Task statement: A line qualifies if it holds the string "path". Copy every qualifying line from the records.

Data for the task:
=== Begin Enclosure ===
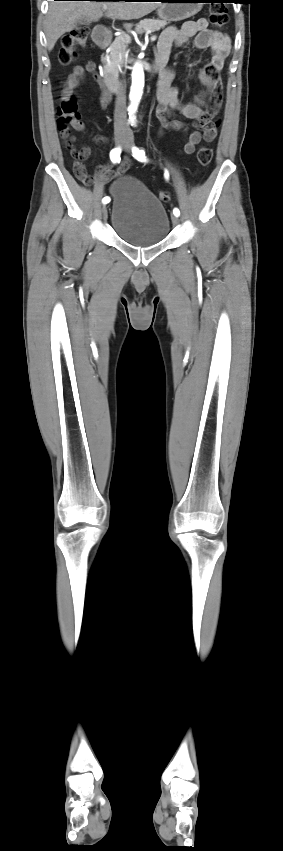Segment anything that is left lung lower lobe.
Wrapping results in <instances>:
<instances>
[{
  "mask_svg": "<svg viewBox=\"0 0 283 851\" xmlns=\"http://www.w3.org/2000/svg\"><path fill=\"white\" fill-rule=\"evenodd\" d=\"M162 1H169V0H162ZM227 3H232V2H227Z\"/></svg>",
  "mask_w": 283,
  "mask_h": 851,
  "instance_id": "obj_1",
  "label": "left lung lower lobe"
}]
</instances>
=== End Enclosure ===
=== Begin Enclosure ===
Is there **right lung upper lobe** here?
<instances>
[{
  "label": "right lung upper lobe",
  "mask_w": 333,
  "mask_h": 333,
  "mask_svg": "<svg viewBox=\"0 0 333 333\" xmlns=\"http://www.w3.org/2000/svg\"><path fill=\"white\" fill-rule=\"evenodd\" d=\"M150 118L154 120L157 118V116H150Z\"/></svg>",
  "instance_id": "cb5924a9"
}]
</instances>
=== End Enclosure ===
The answer:
  "mask_svg": "<svg viewBox=\"0 0 283 851\" xmlns=\"http://www.w3.org/2000/svg\"><path fill=\"white\" fill-rule=\"evenodd\" d=\"M162 1H169V0H162ZM227 3H232V2H227Z\"/></svg>",
  "mask_svg": "<svg viewBox=\"0 0 333 333\" xmlns=\"http://www.w3.org/2000/svg\"><path fill=\"white\" fill-rule=\"evenodd\" d=\"M150 118L154 120L157 118V116H150Z\"/></svg>",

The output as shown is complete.